Ringrazio il Dott. Roberto Andreini che ha reso speciale quest’ultimo periodo della specializzazione sia perché grazie a Lui sono cresciuto professionalmente, ma soprattutto perché ho ricevuto tanta stima e affetto come persona che ricambio a mia volta.

Ringrazio tutti i Colleghi della Medicina di Pontedera perché ciascuno di loro mi ha riservato sorrisi, consigli e stimoli professionali:

Claudio, Benedetta, Gabriella, Miriana, Mauro, Roberto, Rosanna, Moreno, Anna, Silvia, Pasquale e Gioacchino.

Ringrazio Silvia, mia moglie, del suo straordinario sostegno nella preparazione di questa tesi, ma soprattutto perché grazie a Lei sono un uomo e un medico migliore.

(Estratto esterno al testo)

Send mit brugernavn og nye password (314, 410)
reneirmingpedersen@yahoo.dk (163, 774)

Ringrazio i miei genitori, mia sorella e i miei suoceri che mi hanno supportato in questi anni di specializzazione, incoraggiato nei momenti difficili e gioito con me nei momenti belli.

Ringrazio inoltre tutti i miei amici presenti oggi, 5 luglio 2017, e

quelli che non hanno potuto esserci: il mio affetto verso di voi è smisurato.